2006 PBA Philippine Cup finals
| Team | Coach | Wins |
| Purefoods Chunkee Giants | Ryan Gregorio | 4 |
| Red Bull Barako | Yeng Guiao | 2 |
- Dates: July 5–21
- MVP: Marc Pingris
- Television: ABC
- Radio network: Radyo PBA

PBA Philippine Cup finals chronology
- < 2004–05 2006–07 >

PBA finals chronology
- < 2005–06 Fiesta 2006–07 >

= 2006 PBA Philippine Cup finals =

The 2006 PBA Philippine Cup finals were the championship series of the 2005-06 PBA season's 2006 PBA Philippine Cup of the Philippine Basketball Association (PBA). The series was a best-of-seven affair and was the 91st championship disputed in the league. The teams competing are the first-seeded Purefoods Chunkee Giants and the third-seeded Red Bull Barako in a rematch of the finals of the previous conference.

==Qualification==
- Purefoods Chunkee Giants
  - The top seed qualified for the best-of-seven semifinals outright.
  - Came back from a 1–3 series deficit against the Alaska Aces and won the semifinal series, four games to three.
- Red Bull Barako
  - Finished third after the elimination round.
  - Defeated Barangay Ginebra Kings in the quarterfinal series, 3–2
  - Won semifinals against San Miguel Beermen, 4-3

==Series scoring summary==
The following scoring summary is written in a line score format, except that the quarter numbers are replaced by game numbers.
| Team | Game 1 | Game 2 | Game 3 | Game 4 | Game 5 | Game 6 | Wins |
| Purefoods | 101 | 93 | 79 | 99 | 93 | 90 | 4 |
| Red Bull | 97 | 82 | 89 | 81 | 98 | 83 | 2 |
† denotes the number of overtimes

==Games summary==

Kerby Raymundo scored a career-high 30 points, while Yee added 12 points, including five crucial free throws, in the last two minutes. Purefoods pummeled Red Bull with a 60.9 percent field-goal shooting in the second quarter, and the Giants, nursing a 23–22 edge at the end of the opening period, zoomed to a 53–34 spread at halftime. The Bulls had a fiery chase in the third quarter. They were ahead 97–94 but went scoreless in the last 1:55 of play. Yee canned in two charities off a foul by Villanueva to tie the count at 97-all, and then Raymundo scored on a 15-foot jumper as the Giants surged ahead, 99-97, with time down to 30.9 seconds.

The Giants were off to a great start in the first quarter by taking a 12-point lead. Red Bull bounced back behind Lordy Tugade and the rest of the team to take a 48-39 halftime lead.
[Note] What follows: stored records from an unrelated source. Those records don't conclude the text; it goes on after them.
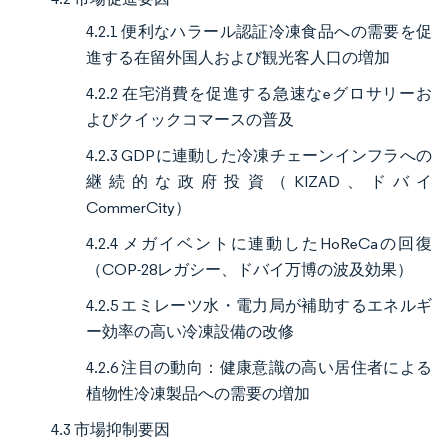
4.2.1 便利なハラール認証冷凍食品への需要を促
進する在留外国人および観光客人口の増加
4.2.2 在宅消費を促進する急速なeグロサリーお
よびクイックコマースの普及
4.2.3 GDPに連動した冷凍チェーンインフラへの
継続的な政府投資（KIZAD、ドバイ
CommerCity）
4.2.4 メガイベントに連動したHoReCaの回復
（COP-28レガシー、ドバイ万博の波及効果）
4.2.5 エミレーツ水・電力局が補助するエネルギ
ー効率の高い冷凍設備の改修
4.2.6 注目の動向：健康意識の高い居住者による
植物性冷凍製品への需要の増加
4.3 市場抑制要因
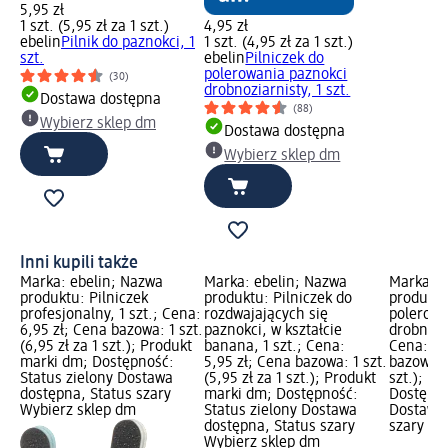
5,95 zł
1 szt. (5,95 zł za 1 szt.)
4,95 zł
ebelin
Pilnik do paznokci, 1
1 szt. (4,95 zł za 1 szt.)
szt.
ebelin
Pilniczek do
polerowania paznokci
(30)
drobnoziarnisty, 1 szt.
Dostawa dostępna
(88)
Wybierz sklep dm
Dostawa dostępna
Wybierz sklep dm
Inni kupili także
Marka: ebelin; Nazwa
Marka: ebelin; Nazwa
Marka: e
produktu: Pilniczek
produktu: Pilniczek do
produktu
profesjonalny, 1 szt.; Cena:
rozdwajających się
polerowa
6,95 zł; Cena bazowa: 1 szt.
paznokci, w kształcie
drobnozia
(6,95 zł za 1 szt.); Produkt
banana, 1 szt.; Cena:
Cena: 4,
marki dm; Dostępność:
5,95 zł; Cena bazowa: 1 szt.
bazowa: 1
Status zielony Dostawa
(5,95 zł za 1 szt.); Produkt
szt.); P
dostępna, Status szary
marki dm; Dostępność:
Dostępno
Wybierz sklep dm
Status zielony Dostawa
Dostawa 
dostępna, Status szary
szary Wy
Wybierz sklep dm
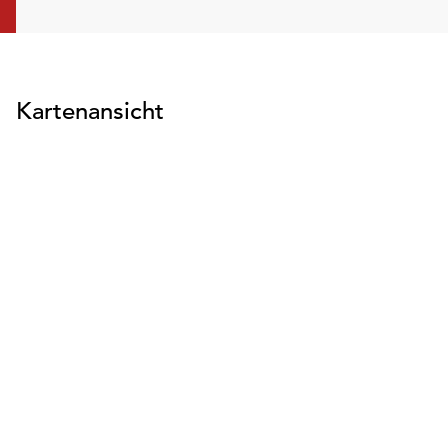
Kartenansicht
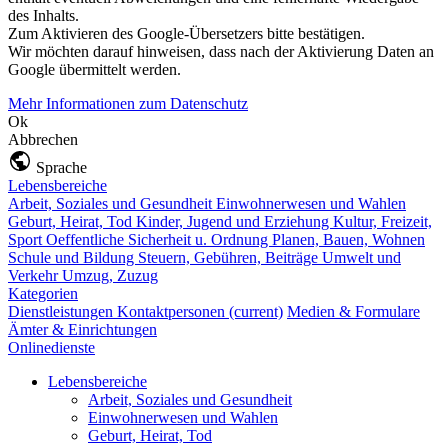
des Inhalts.
Zum Aktivieren des Google-Übersetzers bitte bestätigen.
Wir möchten darauf hinweisen, dass nach der Aktivierung Daten an
Google übermittelt werden.
Mehr Informationen zum Datenschutz
Ok
Abbrechen
Sprache
Lebensbereiche
Arbeit, Soziales und Gesundheit
Einwohnerwesen und Wahlen
Geburt, Heirat, Tod
Kinder, Jugend und Erziehung
Kultur, Freizeit,
Sport
Oeffentliche Sicherheit u. Ordnung
Planen, Bauen, Wohnen
Schule und Bildung
Steuern, Gebühren, Beiträge
Umwelt und
Verkehr
Umzug, Zuzug
Kategorien
Dienstleistungen
Kontaktpersonen
(current)
Medien & Formulare
Ämter & Einrichtungen
Onlinedienste
Lebensbereiche
Arbeit, Soziales und Gesundheit
Einwohnerwesen und Wahlen
Geburt, Heirat, Tod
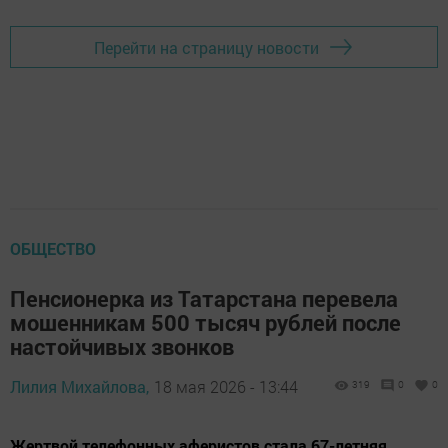
Перейти на страницу новости
ОБЩЕСТВО
Пенсионерка из Татарстана перевела
мошенникам 500 тысяч рублей после
настойчивых звонков
Лилия Михайлова,
18 мая 2026 - 13:44
319
0
0
Жертвой телефонных аферистов стала 67-летняя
Richard Yee put in another sterling performance by banging all of his 17 points in the second half, while Marc Pingris pumped in a career-high 21 points, most of them in the shaded area, to help the Giants pull away.

Celino Cruz and Lordy Tugade fired all of Red Bull's seven three-pointers, most of them done in a fashion that riled the Giants while putting up a tough and gritty defense. Enrico Villanueva, Junthy Valenzuela, and Cyrus Baguio also had their sparkling moments that helped the Bulls pull away in the third period.

Purefoods started hot from the get-go, with key games from newly crowned MVP James Yap and Most Improved Player Marc Pingris. The Giants led by as many as 34 points, and the Bulls never looked back.

The Bulls came back from 15 points down. After Celino Cruz tied the count at 90-all with a triple and Enrico Villanueva and Larry Fonacier went to work, the Giants suddenly got cold feet. Season MVP James Yap muffed his last seven attempts from three-point range, while Kerby Raymundo missed a couple of point-blank attempts.